Among yeasts, Aureobasidium pullulans was firstly reported as biosurfactant producer by Kurosawa et al. (1994). This yeast is largely known as source of commercial polysaccharide pullulan, used as water-soluble film in food and pharmaceutical applications, as well as in other valuable bioproducts (Gaur et al., 2010). A. pullulans was classified as Group-I by the World Health Organization (WHO), not presenting risk of infection for the company or laboratory workers (Jadhav and Gawai, 2013, World Health Organization, 1994). This feature facilitates the production process and allows it use in food and pharmaceutical industries.

The typical molecular structure of the biosurfactant produced by A. pullulans reported in literature is classified as polyol lipid, composed by a single polyol head group partially O-acylated with polyester tails usually composed of three or four 3,5-dihydroxydecanoic ester groups. Moreover, some authors also classified them as heavy oil or liamocin (Kim et al., 2015, Kurosawa et al., 1994, Manitchotpisit et al., 2011, Price et al., 2013). The polar moiety of biosurfactant structure may varies as mainly mannitol, glycerol, arabitol but also xylitol, ribitol, threitol, sorbitol and galactitol, according to the strain of A. pullulans and carbon source in the medium (Kim et al., 2015, Leathers et al., 2015, Price et al., 2017). Lipid moiety has similar structure of the lipid Exophilin, excreted by Exophiala psiciphilia, which has proven antimicrobial activity (Bischoff et al., 2015, Doshida et al., 1996). Taking this into account, the activity of this biosurfactant as antimicrobial agent (Bischoff et al., 2015, Leathers et al., 2015, Price et al., 2017) as well as anticancer agent have been studied (Isoda and Nakahara, 1997, Manitchotpisit et al., 2011, Manitchotpisit et al., 2014). These important applications emphasize the need of studies aiming to increase and enable its scale-up production.

Besides the choice of a good biosurfactant producer, the establishment of operating and nutritional conditions for the process are important factors for its industrial production. Several studies have demonstrated the importance of medium composition for the variety and maximum biosurfactant production by A. pullulans (Leathers et al., 2015, Price et al., 2017). Leathers et al. (2015), for example, evaluated cultivation mediums with different composition and used different strains of A. pullulans and observed that sucrose-based medium resulted in higher surfactant production. However, studies focused in the influence of essentials parameters of the process, as aeration, in biosurfactant production by this microorganism have already not been well explored yet.

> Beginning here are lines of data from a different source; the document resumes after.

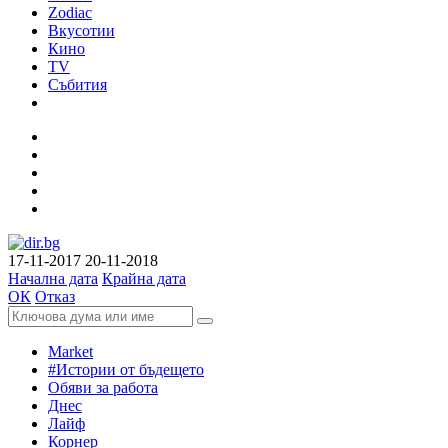
Zodiac
Вкусотии
Кино
TV
Събития
17-11-2017
20-11-2018
Начална дата
Крайна дата
ОК
Отказ
Market
#Истории от бъдещето
Обяви за работа
Днес
Лайф
Корнер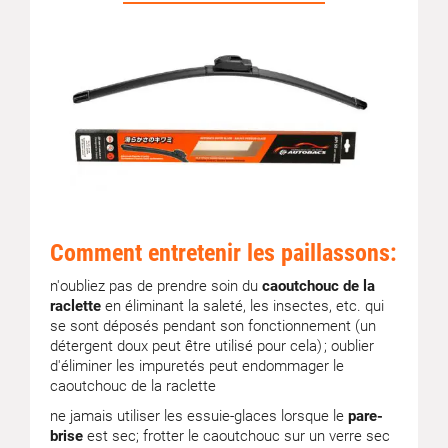
Comment entretenir les paillassons:
n'oubliez pas de prendre soin du
caoutchouc de la
raclette
en éliminant la saleté, les insectes, etc. qui
se sont déposés pendant son fonctionnement (un
détergent doux peut être utilisé pour cela) ; oublier
d'éliminer les impuretés peut endommager le
caoutchouc de la raclette
ne jamais utiliser les essuie-glaces lorsque le
pare-
brise
est sec; frotter le caoutchouc sur un verre sec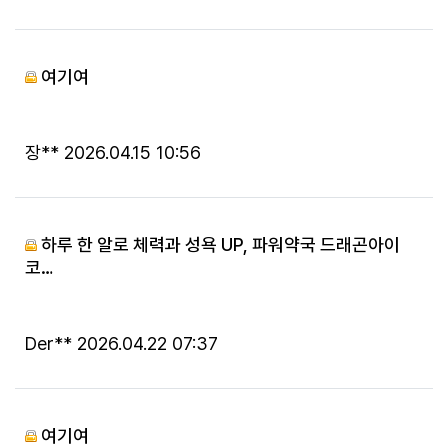
여기여
등록자
등록일
장**
2026.04.15 10:56
하루 한 알로 체력과 성욕 UP, 파워약국 드래곤아이
코…
등록자
등록일
Der**
2026.04.22 07:37
여기여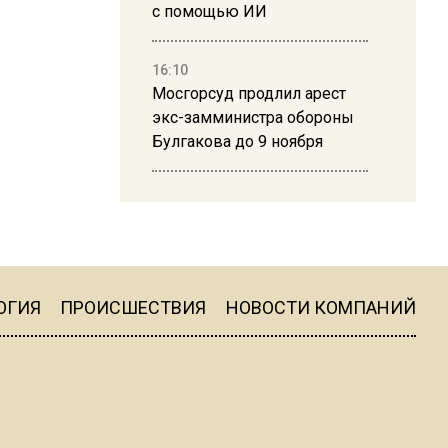
с помощью ИИ
16:10
Мосгорсуд продлил арест
экс-замминистра обороны
Булгакова до 9 ноября
13:50
Дима Билан ответил на
критику концерта в Москве
ОГИЯ
ПРОИСШЕСТВИЯ
НОВОСТИ КОМПАНИЙ
16:19
Москву и область накрыла
гроза с ливнем и ветром
16:58
В Москве 2 августа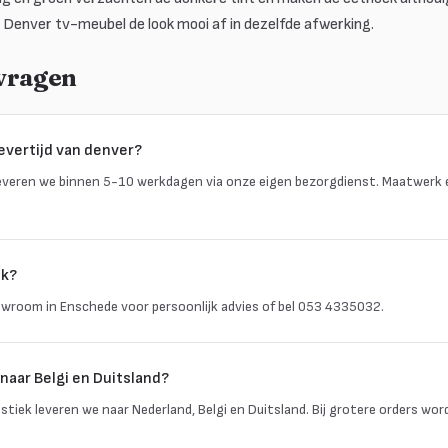
e Denver tv-meubel de look mooi af in dezelfde afwerking.
 vragen
evertijd van denver?
everen we binnen 5-10 werkdagen via onze eigen bezorgdienst. Maatwerk 
ik?
wroom in Enschede voor persoonlijk advies of bel 053 4335032.
naar Belgi en Duitsland?
istiek leveren we naar Nederland, Belgi en Duitsland. Bij grotere orders wo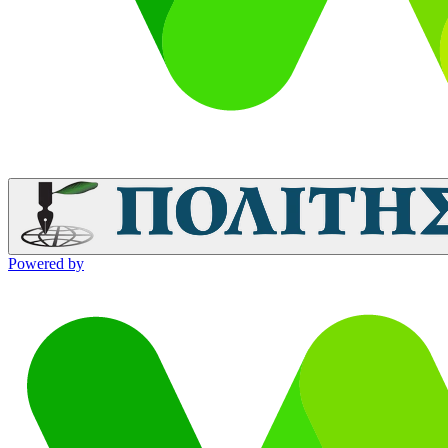
Powered by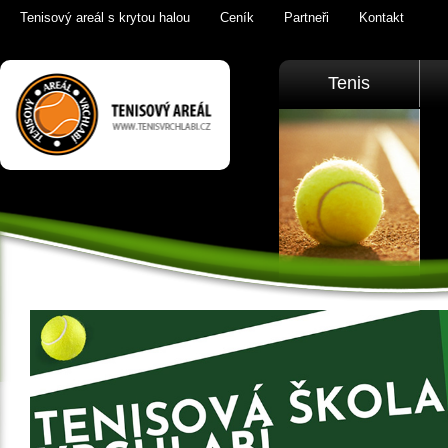
Tenisový areál s krytou halou
Ceník
Partneři
Kontakt
Tenis Vrchlabí
Tenis
golfový trenažér,
sauna,
KrkonošeTenis
Vrchlabí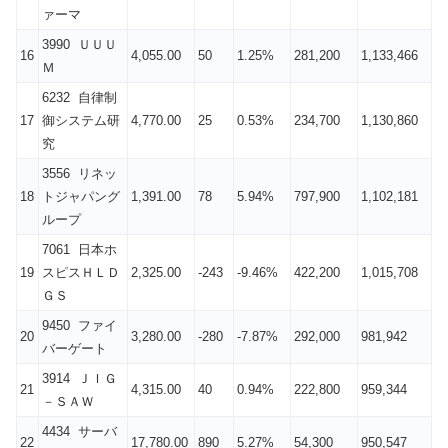
ァーマ
3990 ＵＵＵ
16
4,055.00
50
1.25%
281,200
1,133,466
Ｍ
6232 自律制
17
御システム研
4,770.00
25
0.53%
234,700
1,130,860
究
3556 リネッ
18
トジャパング
1,391.00
78
5.94%
797,900
1,102,181
ループ
7061 日本ホ
19
スピスＨＬＤ
2,325.00
-243
-9.46%
422,200
1,015,708
ＧＳ
9450 ファイ
20
3,280.00
-280
-7.87%
292,000
981,942
バーゲート
3914 ＪＩＧ
21
4,315.00
40
0.94%
222,800
959,344
－ＳＡＷ
4434 サーバ
22
17,780.00
890
5.27%
54,300
950,547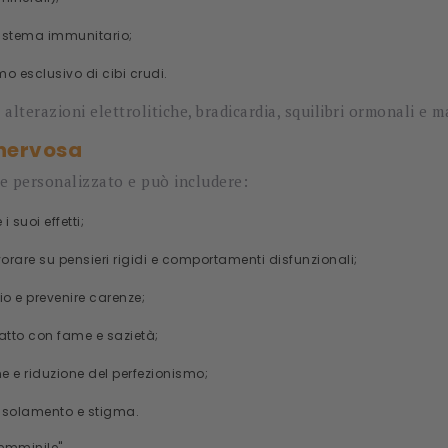
sistema immunitario;
o esclusivo di cibi crudi.
alterazioni elettrolitiche, bradicardia, squilibri ormonali e m
 nervosa
re personalizzato e può includere:
i suoi effetti;
avorare su pensieri rigidi e comportamenti disfunzionali;
brio e prevenire carenze;
tatto con fame e sazietà;
 e riduzione del perfezionismo;
 isolamento e stigma.
femminile
".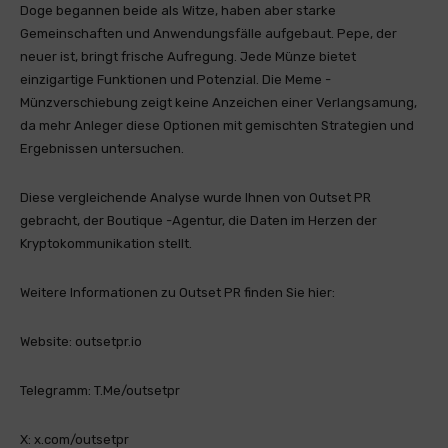
Doge begannen beide als Witze, haben aber starke
Gemeinschaften und Anwendungsfälle aufgebaut. Pepe, der
neuer ist, bringt frische Aufregung. Jede Münze bietet
einzigartige Funktionen und Potenzial. Die Meme -
Münzverschiebung zeigt keine Anzeichen einer Verlangsamung,
da mehr Anleger diese Optionen mit gemischten Strategien und
Ergebnissen untersuchen.
Diese vergleichende Analyse wurde Ihnen von Outset PR
gebracht, der Boutique -Agentur, die Daten im Herzen der
Kryptokommunikation stellt.
Weitere Informationen zu Outset PR finden Sie hier:
Website: outsetpr.io
Telegramm: T.Me/outsetpr
X: x.com/outsetpr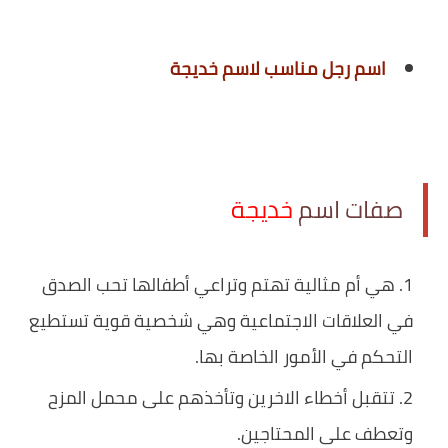
اسم رجل مناسب لاسم خديجة
صفات اسم
خديجة
هي أم مثالية تهتم وتراعي أطفالها تحب الصدق
في العلاقات الاجتماعية وهي شخصية قوية تستطيع
التحكم في الأمور الخاصة بها.
تتقبل أخطاء الاخرين وتأخذهم على محمل المزح
وتعطف على المحتاجين.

Therefore, in the present study, a novel proposal for biosurfactant production by Aureobasidium pullulans LB 83 in stirred tank reactor was presented, evaluating the influence of the parameters aeration and carbon source concentration in the biosurfactant production, growing and morphological aspects of this microorganism applied in this process. Biosurfactant production was evaluated based on the observed tensoactivity, and hence, superficial tension reduction, specific characteristic of this compound (Santos et al., 2016, Youssef et al., 2004). As carbon source, sucrose was used due to previous results showing its potential for this bioprocess using A. pullulans (Leathers et al., 2015). The use of reactor in this study is an interesting approach as the related literature is scarce for important parameters in biosurfactants production process by this yeast, allowing generating results for future scale up research work.